手写数字识别
Mnist数据集是一个手写数字识别数据集,被称为深度学习界的“Hello World”。
Mnist数据集包含:
- 训练集:60,000张28×28灰度图
- 测试集:10,000张28×28灰度图
共有0~9这10个手写数字体类别。
导入必要的模块
import numpy as np
import pandas as pd
import matplotlib.pyplot as plt
import tensorflow as tf
from tensorflow.keras import datasets, Input, Model
from tensorflow.keras.layers import Flatten, Dense, Activation, BatchNormalization
from tensorflow.keras.initializers import TruncatedNormal
载入Mnist数据集
(x_train, y_train), (x_test, y_test) = datasets.mnist.load_data()
print(x_train.shape)
print(y_train.shape)
print(x_test.shape)
print(y_test.shape)
(60000, 28, 28)
(60000,)
(10000, 28, 28)
(10000,)
维度(60000, 28, 28) —> (60000, 784)
x_train = x_train.reshape(-1, 28*28)
x_test = x_test.reshape(-1, 28*28)
归一化处理
x_train = x_train/255.0
x_test = x_test/255.0
模型搭建
用到的api:
全连接层tf.keras.layers.Dense
用到的参数:
- units:输入整数,全连接层神经元个数。
activation:激活函数。
可选项:
'sigmoid':sigmoid激活函数
'tanh':tanh激活函数
'relu':relu激活函数
'elu'或tf.keras.activations.elu(alpha=1.0):elu激活函数
'selu':selu激活函数
'swish': swish激活函数(tf2.2版本以上才有)
'softmax': softmax函数
kernel_initializer:权重初始化,默认是'glorot_uniform'(即Xavier均匀初始化)。
可选项:
'RandomNormal'或tf.keras.initializers.TruncatedNormal(mean=0.0, stddev=0.05):正态分布采样,均值为0,标准差0.05
'glorot_normal':正态分布采样,均值为0,方差为2 / (fan_in + fan_out)
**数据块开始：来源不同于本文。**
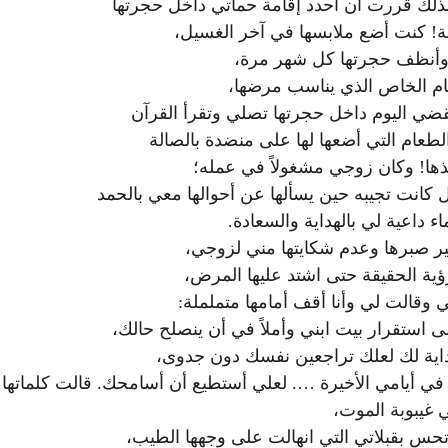
 ولذلك قررت أن أحدد إقامة حماتي داخل حجرتها
يلة! كنت أضع ملابسها في آخر الغسيل،
 وأنظف حجرتها كل شهر مرة،
طعام الخاص الذي يناسب مرضها،
ضي اليوم داخل حجرتها تصلي وتقرأ القرآن
 الطعام التي أضعها لها على منضدة بالصالة
ذها! وكان زوجي مشغولاً في عمله؛
 كانت تجيبه حين يسألها عن أحوالها معي بالحمد
ء داعية لي بالهداية والسعادة.
ير صبرها وعدم شكايتها مني لزوجي،
ؤية الحقيقة حتى اشتد عليها المرض،
وقالت لي وأنا أقف أمامها متململة:
لى استقرار بيت ابني وأملاً في أن ينصلح حالك،
داية لك لعلك تراجعين نفسك دون جدوى،
ي أيامي الأخيرة …. لعلي أستطيع أن أسامحك. قالت كلماتها
غيبوبة الموت،
حس بقبلاتي التي انهالت على وجهها الطيب،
'glorot_uniform':均匀分布采样,范围[-limit, limit],limit = sqrt(6 / (fan_in + fan_out))
'lecun_normal':正态分布采样,均值为0,方差为1 / fan_in
'lecun_uniform':均匀分布采样,范围[-limit, limit],limit = sqrt(3 / fan_in)
'he_normal':正态分布采样,均值为0,方差为2 / fan_in
'he_uniform':均匀分布采样,范围[-limit, limit],limit = sqrt(6 / fan_in)
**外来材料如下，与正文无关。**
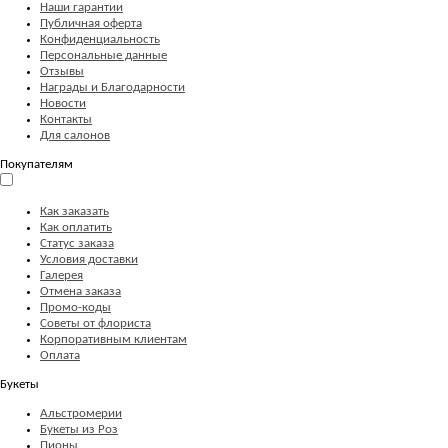
Наши гарантии
Публичная оферта
Конфиденциальность
Персональные данные
Отзывы
Награды и Благодарности
Новости
Контакты
Для салонов
Покупателям
Как заказать
Как оплатить
Статус заказа
Условия доставки
Галерея
Отмена заказа
Промо-коды
Советы от флориста
Корпоративным клиентам
Оплата
Букеты
Альстромерии
Букеты из Роз
Пионы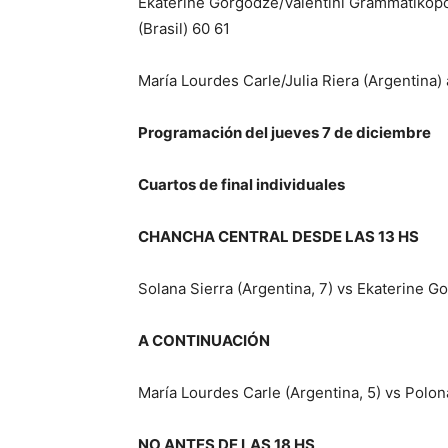
Ekaterine Gorgodze/Valentini Grammatikopo
(Brasil) 60 61
María Lourdes Carle/Julia Riera (Argentina) 
Programación del jueves 7 de diciembre
Cuartos de final individuales
CHANCHA CENTRAL DESDE LAS 13 HS
Solana Sierra (Argentina, 7) vs Ekaterine G
A CONTINUACIÓN
María Lourdes Carle (Argentina, 5) vs Polon
NO ANTES DE LAS 18 HS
fan_in是输入的神经元个数,fan_out是输出的神经元个数。
- name:输入字符串,给该层设置一个名称。
输入层tf.keras.Input
用到的参数:
- shape:输入层的大小。
- name:输入字符串,给该层设置一个名称。
BN层tf.keras.layers.BatchNormalization
用到的参数:
- axis:需要做批处理的维度,默认为-1,也就是输入数据的最后一个维度。
- name:输入字符串,给该层设置一个名称。
模型设置tf.keras.Sequential.compile
用到的参数:
- loss:损失函数,多分类任务一般使用"sparse_categorical_crossentropy",sparse表示先对标签做one hot编码。
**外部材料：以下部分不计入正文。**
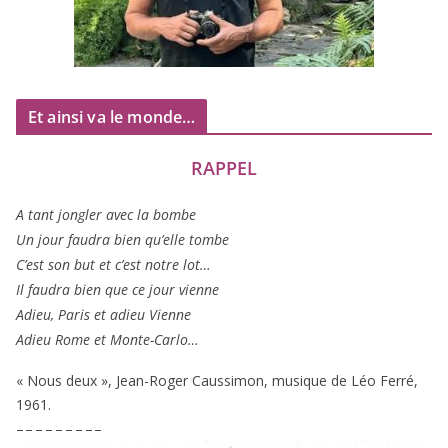
Et ainsi va le monde…
RAPPEL
A tant jon­gler avec la bombe
Un jour fau­dra bien qu’elle tombe
C’est son but et c’est notre lot…
Il fau­dra bien que ce jour vienne
Adieu, Paris et adieu Vienne
Adieu Rome et Monte-Carlo…
« Nous deux », Jean-Roger Caussimon, musique de Léo Ferré,
1961
.
– – – – – – – – –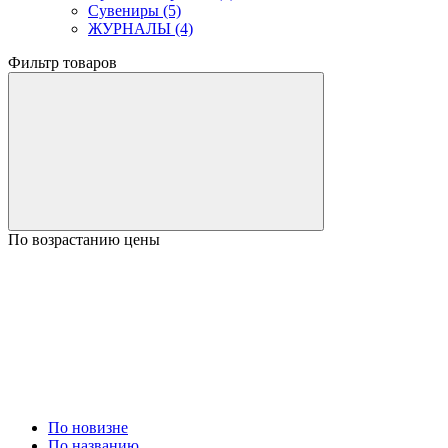
Сувениры (5)
ЖУРНАЛЫ (4)
Фильтр товаров
По возрастанию цены
По новизне
По названию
- optimizer:优化器,这里选用"sgd",更多优化器请查看https://tensorflow.google.cn/api_docs/python/tf/keras/optimizers
- metrics:评价指标,这里选用"accuracy",更多优化器请查看https://tensorflow.google.cn/api_docs/python/tf/keras/metrics
构建50个隐层的神经网络,每层100个神经元。
# 输入层inputs
inputs = Input(shape=(28*28), name='input')
# 隐层dense
x = Dense(units=100, kernel_initializer='lecun_normal', name='dense_0')(inputs)
x = BatchNormalization(axis=-1, name='batchnormalization_0')(x)
x = Activation(activation='selu', name='activation_0')(x)
for i in range(49):
x = Dense(units=100, kernel_initializer='lecun_normal', name='dense_'+str(i+1))(x)
x = BatchNormalization(axis=-1, name='batchnormalization_'+str(i+1))(x)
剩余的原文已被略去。